Well, this week it happened. Catalog number 60,000 was issued by U.S. Space Command on space-track.org. Fittingly, the object is a 57-year old piece of operational debris in xGEO whose orbital lifetime will outlive all reading this. This component was part of the upper stage used to launch a set of Vela satellites for nuclear detonation monitoring. We should all fasten our seatbelts--I'll wager the next 60,000 objects will not take humankind another 67 years.... #SpaceDebris #LongTermSustainability (Orbit data from space-track.org, used with permission per ODR 24-002-4).

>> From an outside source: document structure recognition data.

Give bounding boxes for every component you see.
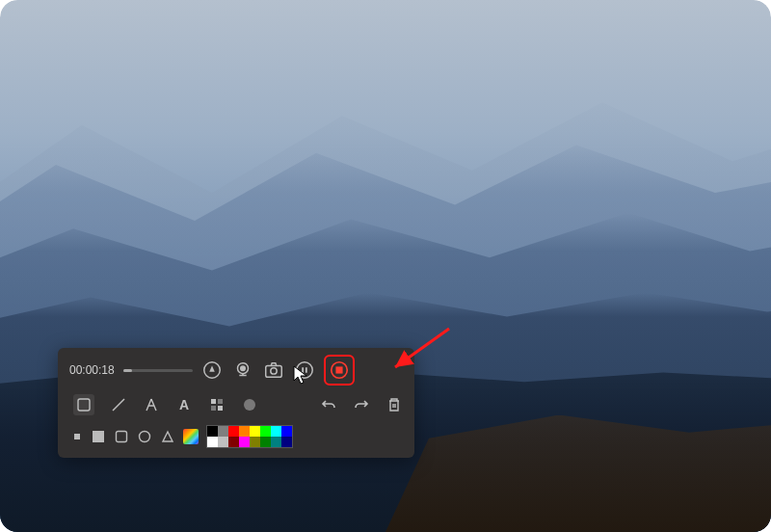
redo-button[interactable]: [353, 396, 370, 413]
mic-button[interactable]: [200, 359, 224, 382]
color-swatch-3[interactable]: [239, 426, 250, 437]
color-swatch-8[interactable]: [207, 437, 218, 447]
redo-icon: [354, 397, 369, 412]
color-swatch-9[interactable]: [218, 437, 228, 447]
svg-point-4: [271, 368, 277, 374]
blur-icon: [209, 397, 225, 412]
color-swatch-15[interactable]: [281, 437, 292, 447]
svg-rect-17: [74, 434, 80, 439]
shape-circle[interactable]: [137, 429, 152, 444]
undo-button[interactable]: [320, 396, 337, 413]
color-swatch-1[interactable]: [218, 426, 228, 437]
arrow-tool-icon: [144, 397, 159, 412]
svg-rect-19: [117, 432, 127, 442]
color-swatch-12[interactable]: [250, 437, 260, 447]
pause-icon: [294, 359, 315, 381]
svg-rect-14: [211, 406, 216, 411]
progress-bar[interactable]: [123, 369, 193, 372]
screenshot-button[interactable]: [262, 359, 285, 382]
recording-timer: 00:00:18: [69, 363, 116, 377]
svg-point-2: [241, 366, 246, 371]
svg-rect-9: [336, 367, 342, 373]
stop-icon: [329, 359, 350, 381]
svg-point-20: [140, 432, 150, 442]
rectangle-icon: [76, 397, 92, 412]
color-swatch-10[interactable]: [228, 437, 239, 447]
trash-icon: [386, 397, 402, 412]
stop-button[interactable]: [328, 359, 351, 382]
color-swatch-14[interactable]: [271, 437, 281, 447]
shape-triangle[interactable]: [160, 429, 175, 444]
pause-button[interactable]: [293, 359, 316, 382]
shape-outlined-square[interactable]: [114, 429, 129, 444]
undo-icon: [321, 397, 336, 412]
tool-arrow[interactable]: [143, 396, 160, 413]
screenshot-icon: [263, 359, 284, 381]
color-swatch-6[interactable]: [271, 426, 281, 437]
handle-icon: [71, 430, 83, 443]
shape-filled-square[interactable]: [91, 429, 106, 444]
tool-line[interactable]: [110, 396, 127, 413]
circle-icon: [138, 430, 151, 443]
color-swatch-0[interactable]: [207, 426, 218, 437]
tool-text[interactable]: A: [175, 396, 193, 413]
tool-brush[interactable]: [241, 396, 258, 413]
svg-rect-13: [218, 399, 223, 404]
color-swatches: [206, 425, 293, 448]
stop-button-highlight: [324, 355, 355, 386]
toolbar-row-shapes: [69, 425, 403, 448]
svg-rect-12: [211, 399, 216, 404]
line-icon: [111, 397, 126, 412]
color-swatch-13[interactable]: [260, 437, 271, 447]
svg-rect-15: [218, 406, 223, 411]
color-swatch-7[interactable]: [281, 426, 292, 437]
svg-rect-10: [78, 399, 90, 411]
toolbar-row-controls: 00:00:18: [69, 356, 403, 385]
color-swatch-2[interactable]: [228, 426, 239, 437]
webcam-icon: [232, 359, 253, 381]
brush-icon: [242, 397, 257, 412]
outlined-square-icon: [115, 430, 128, 443]
svg-point-5: [297, 362, 313, 379]
tool-rectangle[interactable]: [73, 394, 94, 415]
color-picker-button[interactable]: [183, 429, 199, 444]
webcam-button[interactable]: [231, 359, 254, 382]
filled-square-icon: [92, 430, 105, 443]
trash-button[interactable]: [386, 396, 403, 413]
color-swatch-4[interactable]: [250, 426, 260, 437]
svg-point-16: [244, 399, 255, 411]
color-swatch-5[interactable]: [260, 426, 271, 437]
triangle-icon: [161, 430, 174, 443]
recording-toolbar[interactable]: 00:00:18: [58, 348, 414, 458]
color-swatch-11[interactable]: [239, 437, 250, 447]
shape-handle[interactable]: [71, 431, 83, 442]
toolbar-row-tools: A: [69, 390, 403, 419]
mic-icon: [201, 359, 223, 381]
svg-rect-18: [93, 431, 104, 442]
svg-line-11: [113, 399, 124, 411]
tool-blur[interactable]: [208, 396, 226, 413]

If we're placing bets, I'm saying 120,000 will come along in 2027 from both increased launch pace, better tracking of debris from LEO through GEO, and a push out to XGEO/CISLunar requiring more tracking out there. Of course crossing the 99,999 boundary will be VERY interesting as it'll break TLEs. Hopefully systems are moving toward OMN for that data. Or atleast aren't storing their satnums as ints...
And it's just the well-tracked stuff. There are tens of thousands of so-called analyst objects.
Let's hope it takes even longer. It will take ALL countries and companies to keep space cleaner than the current situation.
Interesting - if the tolerance is reduced, and definition of operational debris is broadened, perhaps We can already envisage 60,000x objects today with an increase of (r% in number,mass of s%) per annum.
While it’s a milestone, I consider it mostly a sad day…
VELA - a blast from the past. To the best of my knowledge VELA was the only space based sensor system to observe an above ground nuclear test.
That is cool. I wonder how many system designers who have used the 99,xxx range for their experimental and calibration objects, are now thinking the real world is edging closer.
And the insanity continues.
I’d say your bet is pretty solid
Defence Scientist at Defence R&D Canada Ottawa
1moI'm waiting for 8675309....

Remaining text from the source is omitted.